Conversely, the SvO2 value of the CCV we obtained through QSM (68.71%) was closest to values from similar studies in the literature. In,18 QSM was used to measure an SvO2 of 71.5% in preterm neonates with HIE and an SvO2 of 73.6% in healthy neonates. In their study,16 also involved healthy neonates and obtained an SvO2 of 70.2% through an accelerated TRUPC sequence. In contrast, the SvO2 of the CCV we obtained through susceptibility separation was 57.69%. This disparity from the literature, however, may not undermine the value we obtained, as the study design of18 and16 may prevent their values from being representative of the study demographic. In,18 the authors utilized an arbitrary 0.15 ppm threshold and included all \(\chi\) values above 0.15 when measuring the mean \(\chi\) of the CCV, which potentially led to the introduction of \(\chi\) from veins outside the CCV. In,16 the authors acquired their data from 4 subjects, a notably small sample size. Given the limitations of the existing literature and the similarity of the mean paramagnetic CCV SvO2 value (57.69%) to the mean paramagnetic SSS SvO2 value (58.14%), it is plausible that susceptibility separation provides more accurate measurements of oxygenation in both cortical and subcortical veins. One reason for this is due to its ability to mitigate partial volume effects, which are likely to contaminate other methods resulting in inaccurate CSvO2 values.30

Another notable distinction between our findings and those of the existing literature was that we observed no significant oxygenation difference between the SSS and the CCV when \(\chi\) was derived from paramagnetic maps.16, the only other study that also measured SvO2 in both the SSS and CCV, observed significantly lower oxygenation in the SSS (64.8%) when compared to the CCV (70.2%). Given the small sample size utilized by,16 it is difficult to ascertain whether this is generalizable to all neonates.

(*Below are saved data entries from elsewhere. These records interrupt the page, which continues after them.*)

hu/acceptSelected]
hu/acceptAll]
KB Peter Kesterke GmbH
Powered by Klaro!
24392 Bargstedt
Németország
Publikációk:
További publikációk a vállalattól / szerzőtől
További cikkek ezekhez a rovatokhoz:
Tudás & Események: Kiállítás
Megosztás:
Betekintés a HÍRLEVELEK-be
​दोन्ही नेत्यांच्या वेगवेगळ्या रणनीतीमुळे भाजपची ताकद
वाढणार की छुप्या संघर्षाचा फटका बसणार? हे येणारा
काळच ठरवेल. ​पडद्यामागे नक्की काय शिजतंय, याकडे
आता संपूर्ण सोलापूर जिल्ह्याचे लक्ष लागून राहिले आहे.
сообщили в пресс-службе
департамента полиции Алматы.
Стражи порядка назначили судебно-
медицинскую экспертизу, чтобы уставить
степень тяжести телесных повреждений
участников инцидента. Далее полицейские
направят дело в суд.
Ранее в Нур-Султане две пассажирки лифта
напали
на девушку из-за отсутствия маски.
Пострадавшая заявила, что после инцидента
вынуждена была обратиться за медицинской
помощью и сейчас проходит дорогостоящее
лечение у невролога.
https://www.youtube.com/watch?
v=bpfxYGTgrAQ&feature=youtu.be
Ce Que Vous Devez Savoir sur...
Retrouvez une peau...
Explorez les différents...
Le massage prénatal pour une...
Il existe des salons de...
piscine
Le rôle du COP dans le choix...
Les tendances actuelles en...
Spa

Limitations and future directions

This study has a few limitations that should be considered for future research. Firstly, only 19 infants were recruited for scanning. Given the emotional toll placed on parents when their child is born preterm, it is understandable that they may show reluctance in consenting to further testing that is not medically necessary. Obtaining a larger sample size in future studies, however, may provide greater insight into the efficacy of susceptibility separation. Secondly, this study did not include healthy neonates born at term, resulting in a lack of a control cohort. This is because recruiting healthy controls when there is no contraindication is very difficult. The addition of such a group may provide further validity to any findings and may reveal potential differences in cerebral oxygen consumption between term and preterm neonates. Finally, future studies should consider the use of multi-echo T2 imaging data when performing the decomposition of QSM images. The toolbox applied by this study for QSM decomposition30 utilizes R2 data, which can be obtained from multi-echo T2 imaging. Our study protocol involved the collection of multi-echo SWI imaging data, and as such, we could only use R2* data to perform the decomposition. Furthermore, this may account for the reduced precision of SvO2 values obtained through susceptibility separation.

Conclusion

This study aimed to evaluate how the use of susceptibility separation on preterm neonatal QSM images could be used in determining the oxygenation of cerebral venous vessels. We compared venous specific SvO2 values obtained from QSM images and their respective paramagnetic components to SvO2 values from neonatal MRI studies. We found that susceptibility separation provided SvO2 values of the SSS that were comparable to values found in the literature, providing evidence that this processing technique may be a valid tool for measuring regional cerebral oxygen consumption. Additionally, we were able to simultaneously measure SvO2 in both the SSS and CCV, which permitted us to observe no difference in oxygenation between the two vessels when considering data from isolated paramagnetic components. Ultimately, we hope our work inspires future studies that seek to explore and improve the capabilities of magnetic susceptibility separation, culminating in the development of a tool for clinicians and researchers alike.